→ Required action: Copy out exactly the lines below that run from the one holding "Verrà inviato un messaggio" to the one holding "a medida que avance el desarrollo.", keeping both of those lines and no others.

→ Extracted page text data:
+--
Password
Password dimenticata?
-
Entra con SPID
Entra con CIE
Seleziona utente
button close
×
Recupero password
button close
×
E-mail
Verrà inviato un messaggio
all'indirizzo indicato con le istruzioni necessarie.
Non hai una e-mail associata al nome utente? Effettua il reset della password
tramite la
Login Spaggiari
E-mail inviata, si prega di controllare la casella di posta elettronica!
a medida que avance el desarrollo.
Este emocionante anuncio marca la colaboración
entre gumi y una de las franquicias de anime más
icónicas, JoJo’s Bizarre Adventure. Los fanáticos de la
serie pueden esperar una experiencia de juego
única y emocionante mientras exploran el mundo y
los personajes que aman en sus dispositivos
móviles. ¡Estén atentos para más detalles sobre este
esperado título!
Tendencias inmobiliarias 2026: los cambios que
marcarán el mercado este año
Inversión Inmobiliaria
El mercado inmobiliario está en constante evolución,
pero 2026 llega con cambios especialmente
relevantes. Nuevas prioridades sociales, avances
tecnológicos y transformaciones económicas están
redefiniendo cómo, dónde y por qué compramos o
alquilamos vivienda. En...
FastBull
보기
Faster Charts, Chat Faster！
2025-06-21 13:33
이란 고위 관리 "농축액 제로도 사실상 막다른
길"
+--
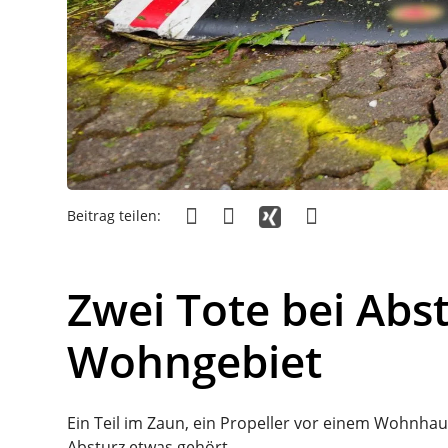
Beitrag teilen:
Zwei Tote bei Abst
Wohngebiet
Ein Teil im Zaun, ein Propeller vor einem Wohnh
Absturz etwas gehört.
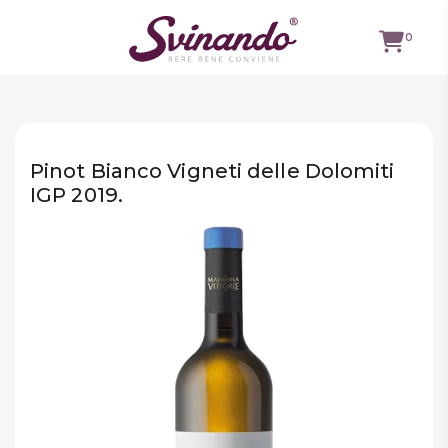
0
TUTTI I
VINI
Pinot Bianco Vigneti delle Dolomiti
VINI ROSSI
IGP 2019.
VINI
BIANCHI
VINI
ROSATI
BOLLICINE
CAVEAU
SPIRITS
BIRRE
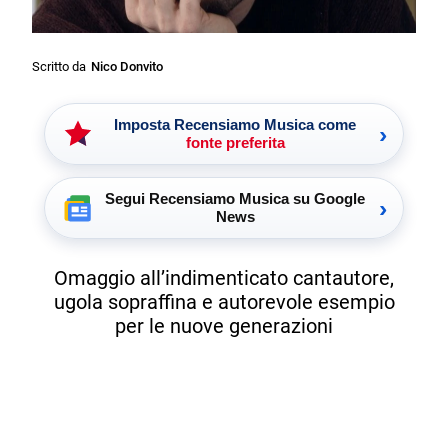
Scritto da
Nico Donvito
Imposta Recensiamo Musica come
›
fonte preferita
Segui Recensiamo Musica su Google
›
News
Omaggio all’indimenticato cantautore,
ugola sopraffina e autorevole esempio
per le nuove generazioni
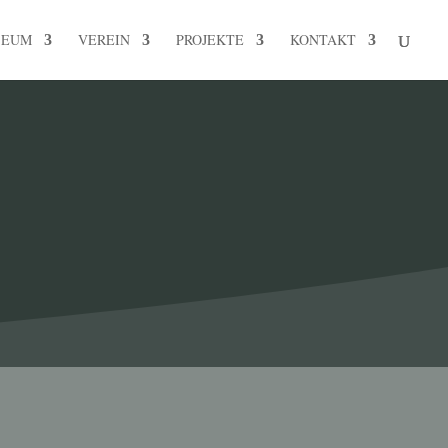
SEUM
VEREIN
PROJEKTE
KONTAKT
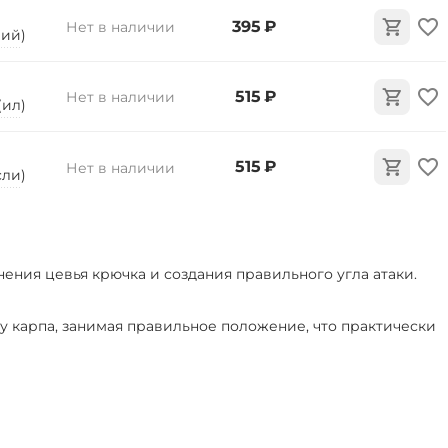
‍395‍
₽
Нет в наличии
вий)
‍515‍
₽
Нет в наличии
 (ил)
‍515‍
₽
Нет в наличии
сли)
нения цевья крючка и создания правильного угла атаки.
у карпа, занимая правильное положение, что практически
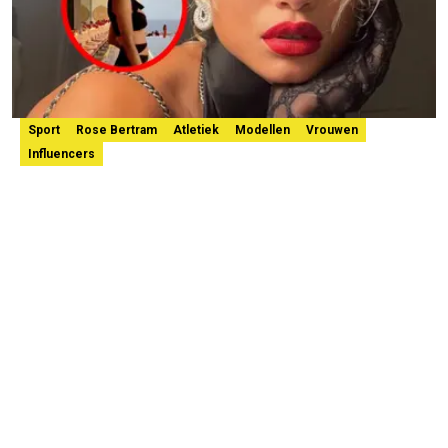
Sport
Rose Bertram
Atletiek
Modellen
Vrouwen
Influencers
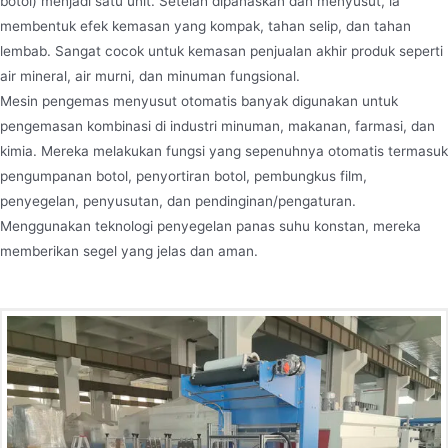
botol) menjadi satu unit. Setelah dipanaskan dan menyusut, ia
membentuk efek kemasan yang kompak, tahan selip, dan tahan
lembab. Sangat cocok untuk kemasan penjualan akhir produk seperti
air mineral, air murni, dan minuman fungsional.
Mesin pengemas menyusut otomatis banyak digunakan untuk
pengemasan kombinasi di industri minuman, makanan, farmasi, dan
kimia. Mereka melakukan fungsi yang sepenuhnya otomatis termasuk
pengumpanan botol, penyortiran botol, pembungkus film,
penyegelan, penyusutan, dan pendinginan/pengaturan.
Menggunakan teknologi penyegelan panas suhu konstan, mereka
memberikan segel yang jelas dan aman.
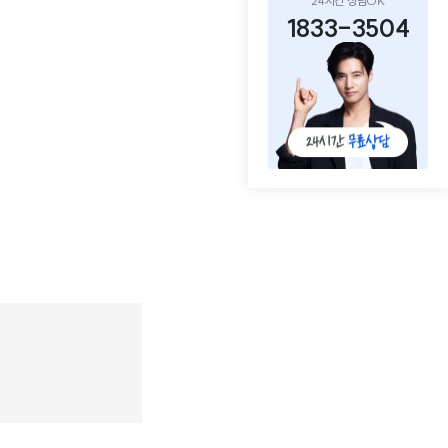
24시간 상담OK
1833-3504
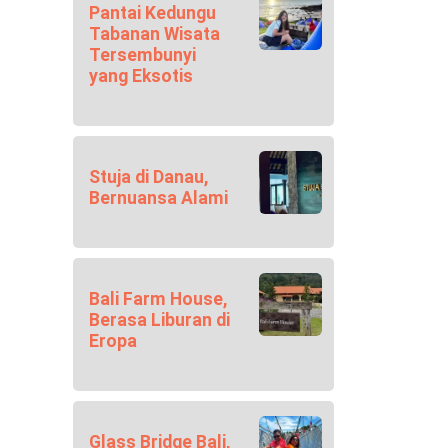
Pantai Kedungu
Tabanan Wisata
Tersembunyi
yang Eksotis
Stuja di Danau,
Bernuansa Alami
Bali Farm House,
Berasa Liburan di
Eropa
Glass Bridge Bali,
+--
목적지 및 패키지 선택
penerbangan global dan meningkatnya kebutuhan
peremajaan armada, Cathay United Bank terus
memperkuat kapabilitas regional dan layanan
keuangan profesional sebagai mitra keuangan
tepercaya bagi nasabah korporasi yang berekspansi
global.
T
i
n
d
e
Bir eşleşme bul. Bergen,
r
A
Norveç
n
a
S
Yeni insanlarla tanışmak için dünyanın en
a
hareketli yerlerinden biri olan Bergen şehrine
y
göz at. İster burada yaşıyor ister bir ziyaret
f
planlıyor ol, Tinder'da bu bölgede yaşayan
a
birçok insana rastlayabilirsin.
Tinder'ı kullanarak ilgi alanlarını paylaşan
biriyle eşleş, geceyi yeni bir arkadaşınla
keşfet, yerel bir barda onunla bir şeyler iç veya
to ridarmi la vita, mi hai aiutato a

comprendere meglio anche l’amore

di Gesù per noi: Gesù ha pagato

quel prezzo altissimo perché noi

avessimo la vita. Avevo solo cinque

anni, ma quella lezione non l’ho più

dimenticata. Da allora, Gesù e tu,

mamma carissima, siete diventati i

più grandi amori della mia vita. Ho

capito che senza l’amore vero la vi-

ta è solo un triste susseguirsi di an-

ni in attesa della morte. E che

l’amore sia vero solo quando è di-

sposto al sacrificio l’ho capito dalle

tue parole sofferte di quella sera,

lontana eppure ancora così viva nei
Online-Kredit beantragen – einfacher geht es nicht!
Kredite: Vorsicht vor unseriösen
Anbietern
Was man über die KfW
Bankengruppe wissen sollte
+--
→ Task result:
Verrà inviato un messaggio
all'indirizzo indicato con le istruzioni necessarie.
Non hai una e-mail associata al nome utente? Effettua il reset della password
tramite la
Login Spaggiari
E-mail inviata, si prega di controllare la casella di posta elettronica!
a medida que avance el desarrollo.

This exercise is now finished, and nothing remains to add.